I have felt a little stuck lately on what to write about. This blog is definitely about grief and the day to day, but I don't want to be giving advice, I wanted to talk about walking the walk, how the journey continues and at times I have found that a particularly hard thing to do (write about it, and walk it).
There are all different types of coping methods to make the grief manageable and at times you need to change them, reinvest in them because the grief changes as does the journey.
Flynn died 8 years ago in May, but right now, where I am in my journey, this all feels surreal. Not like the shock of the news in 2002 but more like an old movie that I have not watched in a long time, where at times I forget a good deal of the plot and only snippets can be pulled from the recesses of my brain.
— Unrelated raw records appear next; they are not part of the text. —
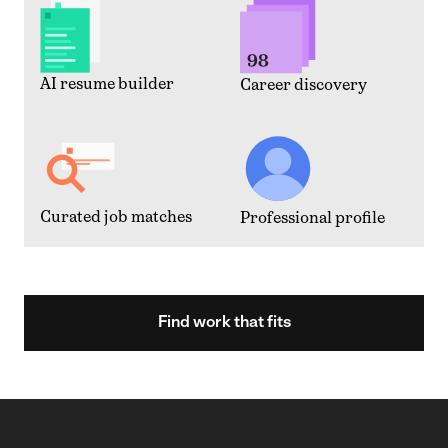
AI resume builder
Career discovery
Curated job matches
Professional profile
Find work that fits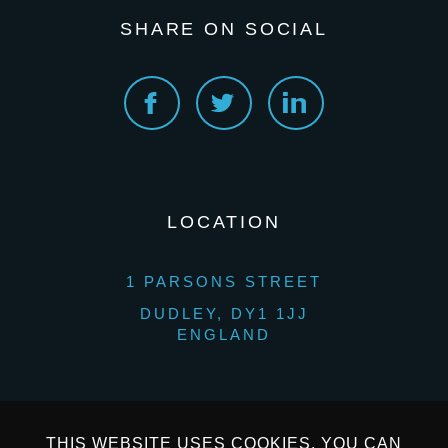
SHARE ON SOCIAL
LOCATION
1 PARSONS STREET
DUDLEY, DY1 1JJ
ENGLAND
THIS WEBSITE USES COOKIES. YOU CAN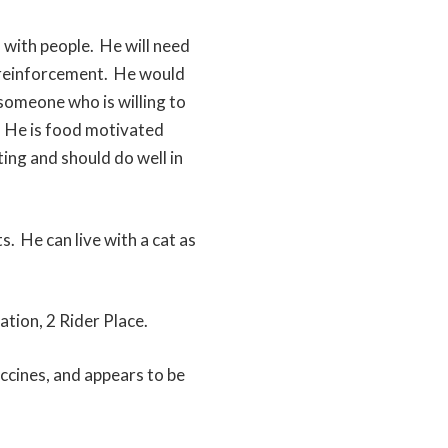
d with people. He will need
ve reinforcement. He would
someone who is willing to
. He is food motivated
sting and should do well in
s. He can live with a cat as
ation, 2 Rider Place.
accines, and appears to be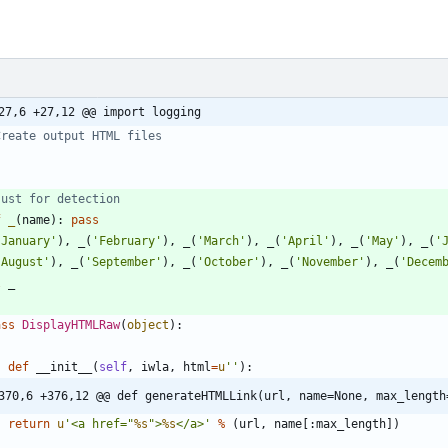
27,6 +27,12 @@ import logging
Create output HTML files
Just for detection
f
_
(
name
)
:
pass
'
January
'
)
,
_
(
'
February
'
)
,
_
(
'
March
'
)
,
_
(
'
April
'
)
,
_
(
'
May
'
)
,
_
(
'
'
August
'
)
,
_
(
'
September
'
)
,
_
(
'
October
'
)
,
_
(
'
November
'
)
,
_
(
'
Decem
l
_
ass
DisplayHTMLRaw
(
object
)
:
def
__init__
(
self
,
iwla
,
html
=
u
'
'
)
:
370,6 +376,12 @@ def generateHTMLLink(url, name=None, max_length
return
u
'
<a href=
"
%s
"
>
%s
</a>
'
%
(
url
,
name
[
:
max_length
]
)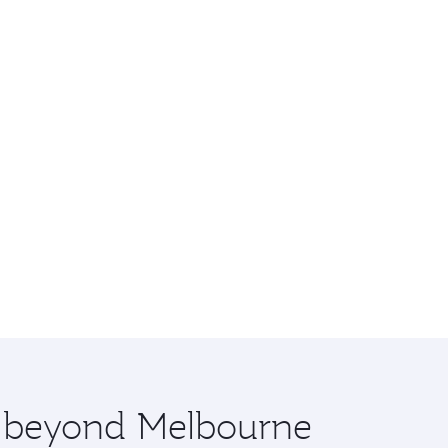
re beyond Melbourne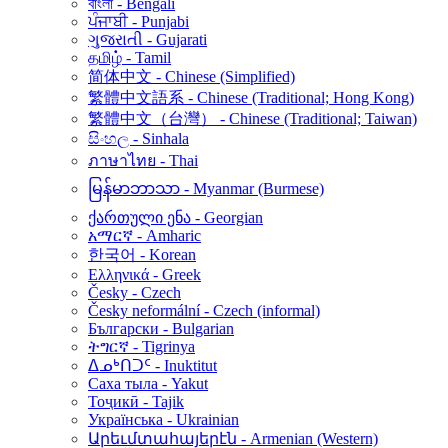
বাংলা - Bengali
ਪੰਜਾਬੀ - Punjabi
ગુજરાતી - Gujarati
தமிழ் - Tamil
简体中文 - Chinese (Simplified)
繁體中文語系 - Chinese (Traditional; Hong Kong)
繁體中文（台灣） - Chinese (Traditional; Taiwan)
සිංහල - Sinhala
ภาษาไทย - Thai
မြန်မာဘာသာ - Myanmar (Burmese)
ქართული ენა - Georgian
አማርኛ - Amharic
한국어 - Korean
Ελληνικά - Greek
Česky - Czech
Česky neformální - Czech (informal)
Български - Bulgarian
ትግርኛ - Tigrinya
ᐃᓄᒃᑎᑐᑦ - Inuktitut
Саха тыла - Yakut
Тоҷикӣ - Tajik
Українська - Ukrainian
Արեւմտահայերէն - Armenian (Western)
I am not forgetting Flynn and I am not afraid of that, after all I would not have veered off my life path, to who I am today, if it were not for his birth, but I am somewhere where I do not need to touch the pain of him as often. I am at peace with his notable absence from my everyday and as with all movements in the grief journey it is not static, what I am comfortable with on year 8 may look very different on year 10.
I encounter my grief everyday because it became a part of my life a long time ago, but right now it tends to be like the one breath in a day that I hold for a second before letting it out. A thought of my grandmother's hands or a flicker of Montreal with my friend or the weight of a heavy arm, warm and tangible under Flynn's weight. Just a second and then it is gone and in the past it would be followed by hours of sorrow or pulling at memories, right now it is followed by a small smile as I move through the rest of my day. I am comfortable with my grief, if I need it, it is there to remind me, to ground me, but here in year 8, in my journey it is in the peripheral and not in the road straight ahead.